Task item
Please return every entry below exactly as written, without any of its pictures.

Dataset entries
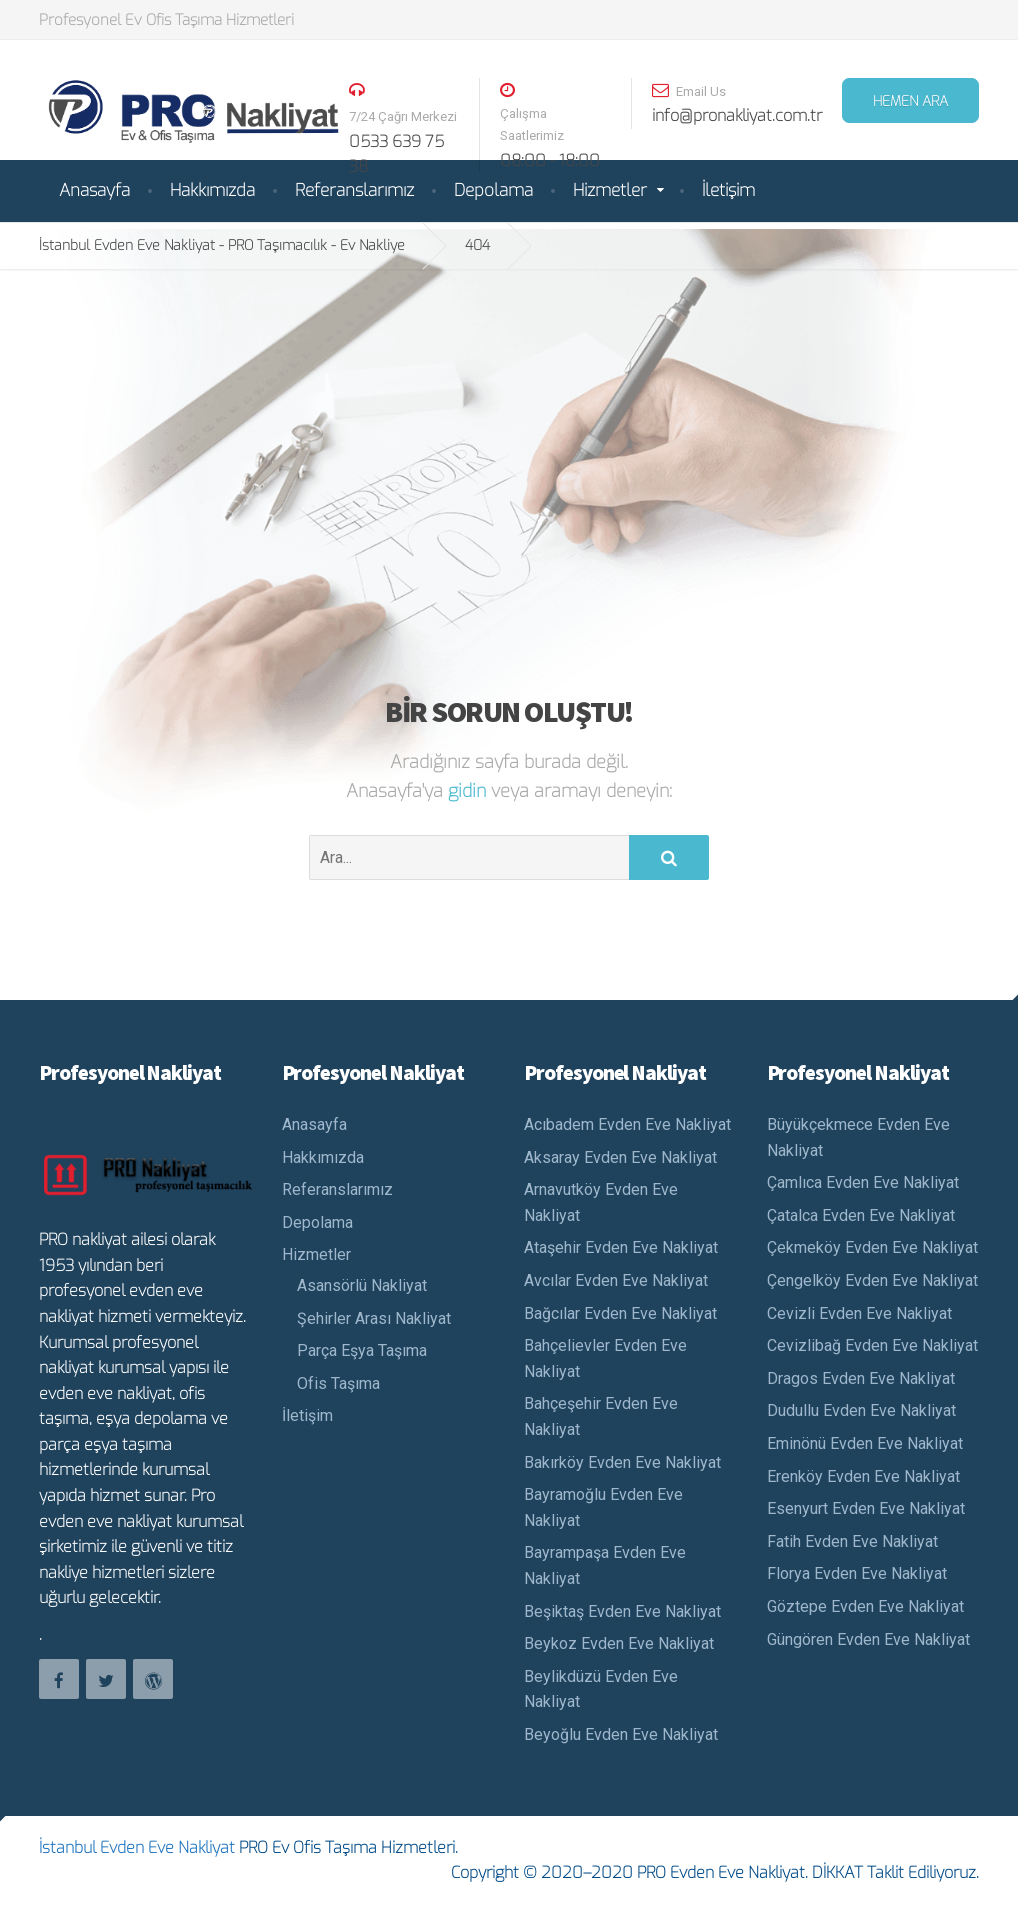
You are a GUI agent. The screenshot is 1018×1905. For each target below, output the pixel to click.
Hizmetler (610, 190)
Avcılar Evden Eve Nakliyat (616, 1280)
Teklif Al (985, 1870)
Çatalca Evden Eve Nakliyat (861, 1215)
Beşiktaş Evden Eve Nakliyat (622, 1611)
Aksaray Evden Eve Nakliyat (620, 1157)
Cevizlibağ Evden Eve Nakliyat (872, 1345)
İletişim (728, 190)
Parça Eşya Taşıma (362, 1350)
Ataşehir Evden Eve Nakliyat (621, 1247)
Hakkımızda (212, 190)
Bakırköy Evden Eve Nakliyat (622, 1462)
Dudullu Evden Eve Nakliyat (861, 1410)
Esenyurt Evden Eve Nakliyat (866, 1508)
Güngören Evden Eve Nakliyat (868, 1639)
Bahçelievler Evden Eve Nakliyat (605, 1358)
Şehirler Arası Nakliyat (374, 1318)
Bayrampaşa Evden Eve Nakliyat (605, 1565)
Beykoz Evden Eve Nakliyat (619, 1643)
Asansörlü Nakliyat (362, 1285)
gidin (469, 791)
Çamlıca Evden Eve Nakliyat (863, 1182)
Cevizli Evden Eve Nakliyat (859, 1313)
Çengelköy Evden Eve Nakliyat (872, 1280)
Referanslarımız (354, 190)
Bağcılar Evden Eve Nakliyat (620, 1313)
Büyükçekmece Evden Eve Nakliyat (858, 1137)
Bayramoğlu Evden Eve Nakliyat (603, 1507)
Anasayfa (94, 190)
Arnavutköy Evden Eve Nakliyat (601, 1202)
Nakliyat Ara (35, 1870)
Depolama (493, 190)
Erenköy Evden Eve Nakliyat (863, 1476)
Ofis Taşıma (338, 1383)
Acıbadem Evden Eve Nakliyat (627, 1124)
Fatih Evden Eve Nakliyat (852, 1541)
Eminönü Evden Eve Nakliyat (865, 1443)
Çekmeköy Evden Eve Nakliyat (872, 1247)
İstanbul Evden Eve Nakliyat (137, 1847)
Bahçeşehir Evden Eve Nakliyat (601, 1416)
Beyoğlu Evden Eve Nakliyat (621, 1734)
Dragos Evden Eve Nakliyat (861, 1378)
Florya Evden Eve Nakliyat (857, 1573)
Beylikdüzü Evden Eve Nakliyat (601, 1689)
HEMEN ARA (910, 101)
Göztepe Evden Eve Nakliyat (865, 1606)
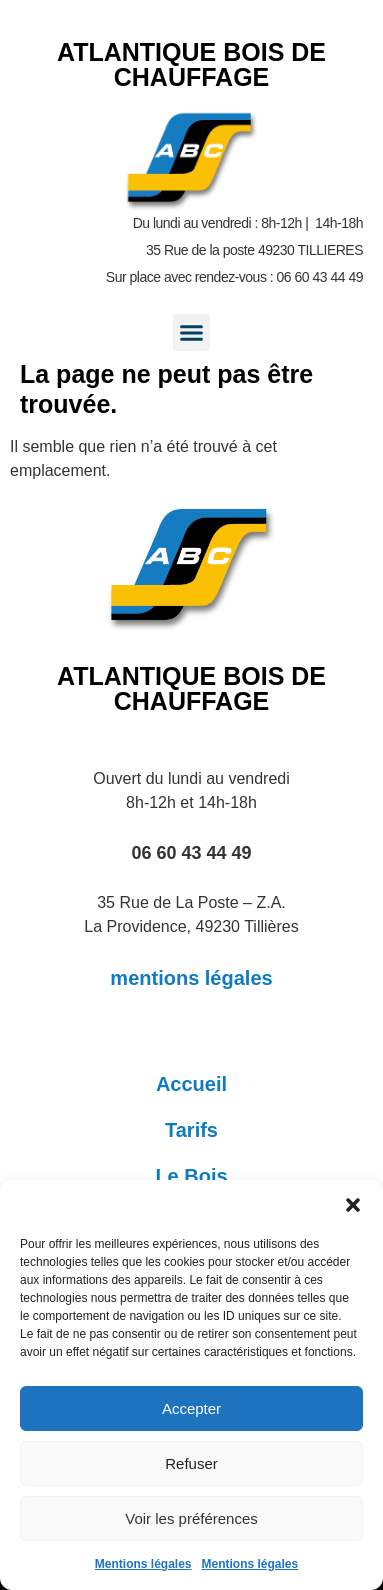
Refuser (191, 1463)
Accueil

Answer to this problem
You are a GUI agent. The screenshot is 1018×1905. For each target below, output the pixel to click.
Hizmetler (610, 190)
Avcılar Evden Eve Nakliyat (616, 1280)
Teklif Al (985, 1870)
Çatalca Evden Eve Nakliyat (861, 1215)
Beşiktaş Evden Eve Nakliyat (622, 1611)
Aksaray Evden Eve Nakliyat (620, 1157)
Cevizlibağ Evden Eve Nakliyat (872, 1345)
İletişim (728, 190)
Parça Eşya Taşıma (362, 1350)
Ataşehir Evden Eve Nakliyat (621, 1247)
Hakkımızda (212, 190)
Bakırköy Evden Eve Nakliyat (622, 1462)
Dudullu Evden Eve Nakliyat (861, 1410)
Esenyurt Evden Eve Nakliyat (866, 1508)
Güngören Evden Eve Nakliyat (868, 1639)
Bahçelievler Evden Eve Nakliyat (605, 1358)
Şehirler Arası Nakliyat (374, 1318)
Bayrampaşa Evden Eve Nakliyat (605, 1565)
Beykoz Evden Eve Nakliyat (619, 1643)
Asansörlü Nakliyat (362, 1285)
gidin (469, 791)
Çamlıca Evden Eve Nakliyat (863, 1182)
Cevizli Evden Eve Nakliyat (859, 1313)
Çengelköy Evden Eve Nakliyat (872, 1280)
Referanslarımız (354, 190)
Bağcılar Evden Eve Nakliyat (620, 1313)
Büyükçekmece Evden Eve Nakliyat (858, 1137)
Bayramoğlu Evden Eve Nakliyat (603, 1507)
Anasayfa (94, 190)
Arnavutköy Evden Eve Nakliyat (601, 1202)
Nakliyat Ara (35, 1870)
Depolama (493, 190)
Erenköy Evden Eve Nakliyat (863, 1476)
Ofis Taşıma (338, 1383)
Acıbadem Evden Eve Nakliyat (627, 1124)
Fatih Evden Eve Nakliyat (852, 1541)
Eminönü Evden Eve Nakliyat (865, 1443)
Çekmeköy Evden Eve Nakliyat (872, 1247)
İstanbul Evden Eve Nakliyat (137, 1847)
Bahçeşehir Evden Eve Nakliyat (601, 1416)
Beyoğlu Evden Eve Nakliyat (621, 1734)
Dragos Evden Eve Nakliyat (861, 1378)
Florya Evden Eve Nakliyat (857, 1573)
Beylikdüzü Evden Eve Nakliyat (601, 1689)
HEMEN ARA (910, 101)
Göztepe Evden Eve Nakliyat (865, 1606)
Refuser (191, 1463)
Accueil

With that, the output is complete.